This debt money system is an enormous confidence game. As Marriner Eccles, Governor of the Federal Reserve testified to the House Committee on Banking and Currency on September 30, 1941, -That is what our money system is. If there were no debt in our money system, there wouldn't be any money." Simply put, the premise is that individuals will always accept another's liabilities for their own goods or services. At the end of the Second World War, the United States was in a unique monetary position. The world's largest stock of gold was secure in the depths of Fort Knox and the Federal Reserve Banks. The American dollar was in universal demand. The American economy and lifestyle were objects of admiration and envy, and its military commanded universal respect. As we enter 2003, the United States still commands the world's largest military, and dollar reserves still constitute the largest portion of global reserves. As of the end of 2000, the Bank for International Settlements estimates world dollar reserves of $1.450 trillion, or 76% of the total world reserves of $1,909 trillion. This is a far greater percentage than the United States 21% share of the world economy or its 15% share of world trade. (Statistics courtesy Stephen Roach, Morgan Stanley.)
The United States now has the dubious distinction of being the world's largest debtor nation and needs to attract fully 80% of the world's free capital just to keep the dollar stable. During the 1990s, this was not a problem as strong financial markets led to increased foreign investment and consequently to further dollar denominated investments. Foreign ownership of U.S. assets amounted to 33% of U.S. GDP in 1990. Today it is valued at over 70% of U.S. GDP. Foreigners own $2 trillion (19% of U.S. GDP) more in U.S. assets that the U.S. holds of theirs. Foreign ownership of the U.S. Treasury market is over 30%, over 23% of the corporate bond market, and 13% of the U.S. equity market. (Statistics courtesy of Bridgewater, Dec 13, 2002.)
The fate of the dollar now boils down to a question of confidence. But not the confidence of its own citizens, but of foreigners. Their holdings are now such a large percentage of the total that, if confidence in the U.S. falters and foreigners become sellers, there is grave risk to U.S. financial markets.
On January 2, 2003, the dollar rallied on short covering. In the space of a few hours, the dollar rallied 1.2% vs. the euro. In calendar year 2002, it fell 14%. Market participants have become used to such volatility and fail to see it as a reflection of the disequilibrium that passes for normal in our financial system. The U.S. money supply has doubled in the last decade to $8.5 trillion, and 25% of that increase came in the last eighteen months. Actual currency in circulation has also doubled in the same period to $600 billion.
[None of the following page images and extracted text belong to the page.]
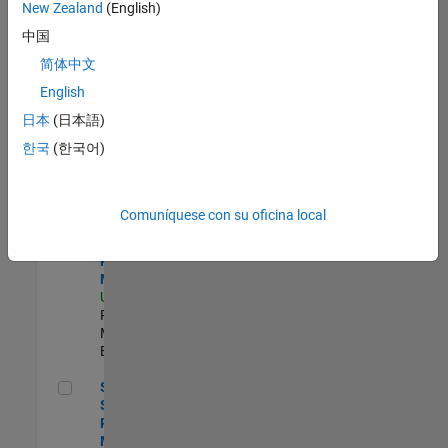
zona.
New Zealand
(English)
中国
Senior Security Infrastructure Engineer
Senior
简体中文
Security
English
Infrastructure
Engineer
日本
(日本語)
US-MA-Natick
|
한국
(한국어)
Infrastructure
and
Architecture |
Experimentado
Comuníquese con su oficina local
Senior Program Manager
Senior
Program
Manager
US-MA-Natick
|
Program
Management |
Experimentado
Senior Software Program Manager
Senior
Software
Program
Manager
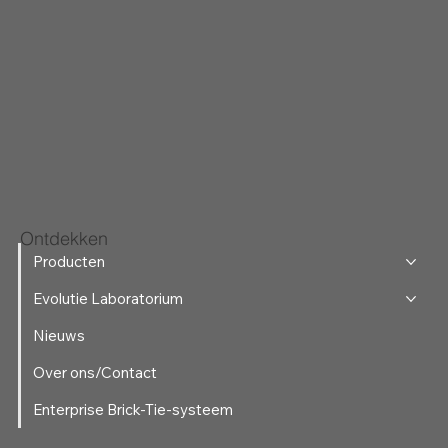
Ontdekken
Producten
Evolutie Laboratorium
Nieuws
Over ons/Contact
Enterprise Brick-Tie-systeem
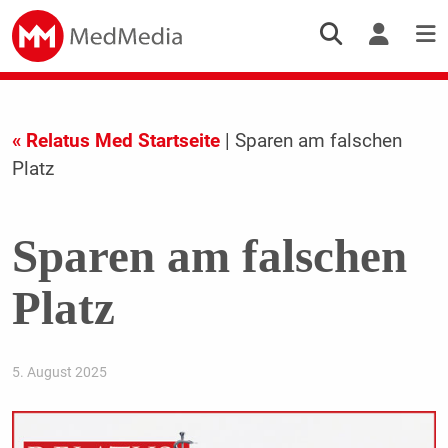
« Relatus Med Startseite
| Sparen am falschen
Platz
Sparen am falschen
Platz
5. August 2025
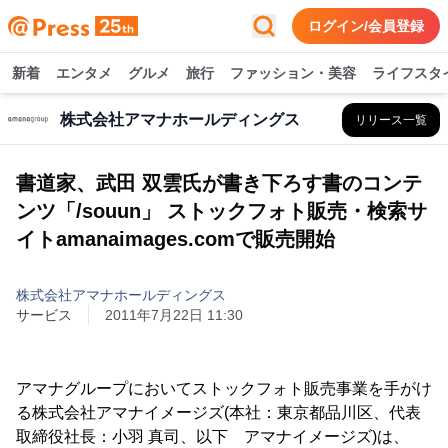
ログイン/会員登録
新着
エンタメ
グルメ
旅行
ファッション・美容
ライフスタ
株式会社アマナホールディングス
リリース一覧
書道家、武田 双雲氏が書き下ろす書のコンテ
ンツ「/souun」 ストックフォト販売・検索サ
イトamanaimages.comで販売開始
株式会社アマナホールディングス
サービス
2011年7月22日 11:30
アマナグループにおいてストックフォト販売事業を手がけ
る株式会社アマナイメージズ(本社：東京都品川区、代表
取締役社長：小羽 真司、以下 アマナイメージズ)は、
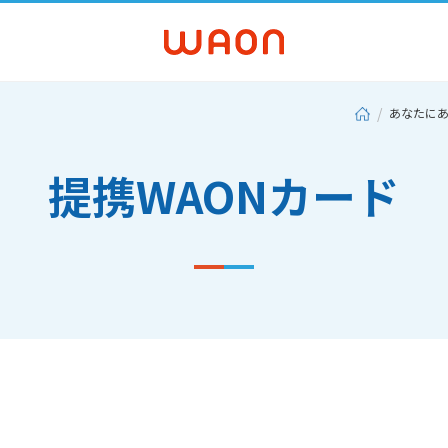
あなたにあ
提携WAONカード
-The Fed is locked into an expansionism it dares not stop, a prisoner of its own expansionism." The words of John Exter are as timely today as when he wrote them in 1988. For those unfamiliar with the man, John Exter served six years as Vice President of the Federal Reserve Bank of New York in charge of gold, silver and international operations. In November 1988, he presented a paper from which the following comments are taken. -Most people today think the Fed, despite its running the printing presses at higher and higher speeds over the last three decades, has been doing a good job. I see it on the road to a far worse disaster than in the thirties."
-The entire world's monetary system is in serious disequilibrium. Since money runs like water, both within each currency and among them, market forces work every minute of every day trying to restore equilibrium, while central banks worldwide, especially our own Fed, intervene every minute of every day to prevent it. So uncertainty abounds. Markets do not like uncertainty." -Eventually markets will win, as they always have, so you should bet on markets. The problem is timing. Confidence erodes, but very slowly."
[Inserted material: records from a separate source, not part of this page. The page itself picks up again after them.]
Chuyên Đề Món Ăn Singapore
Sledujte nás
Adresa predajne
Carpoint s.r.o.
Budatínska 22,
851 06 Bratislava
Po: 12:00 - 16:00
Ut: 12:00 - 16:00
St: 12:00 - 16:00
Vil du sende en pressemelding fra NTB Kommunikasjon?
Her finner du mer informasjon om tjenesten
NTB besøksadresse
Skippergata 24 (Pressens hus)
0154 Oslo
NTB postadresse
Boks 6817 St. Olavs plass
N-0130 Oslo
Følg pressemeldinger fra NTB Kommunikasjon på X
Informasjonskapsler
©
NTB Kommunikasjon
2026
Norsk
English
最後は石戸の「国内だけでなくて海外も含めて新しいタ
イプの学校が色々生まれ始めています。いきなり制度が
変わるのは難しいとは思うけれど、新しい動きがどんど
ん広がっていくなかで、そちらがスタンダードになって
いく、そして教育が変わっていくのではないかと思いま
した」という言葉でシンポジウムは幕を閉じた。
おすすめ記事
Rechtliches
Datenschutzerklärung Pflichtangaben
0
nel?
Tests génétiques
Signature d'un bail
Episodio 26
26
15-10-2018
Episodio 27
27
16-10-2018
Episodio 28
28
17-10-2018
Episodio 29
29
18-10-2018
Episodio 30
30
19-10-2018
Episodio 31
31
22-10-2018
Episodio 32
-The safest and most liquid asset will be gold. It will be [by] far the biggest run out of paper money into gold money in history. I cannot say when, but it is now months, not years away."
Markets of course make fools of wise men. The ability of the Fed to create credit, run the presses and still maintain confidence has been a triumph of improvisation over discipline. It has been years, and the time was bought in large part by central banks selling and lending their gold into the marketplace in a desperate attempt to mask inflation. The cost of that operation has yet to be determined, but central banks, their cover blown, will find it much more difficult to maintain confidence in this new era.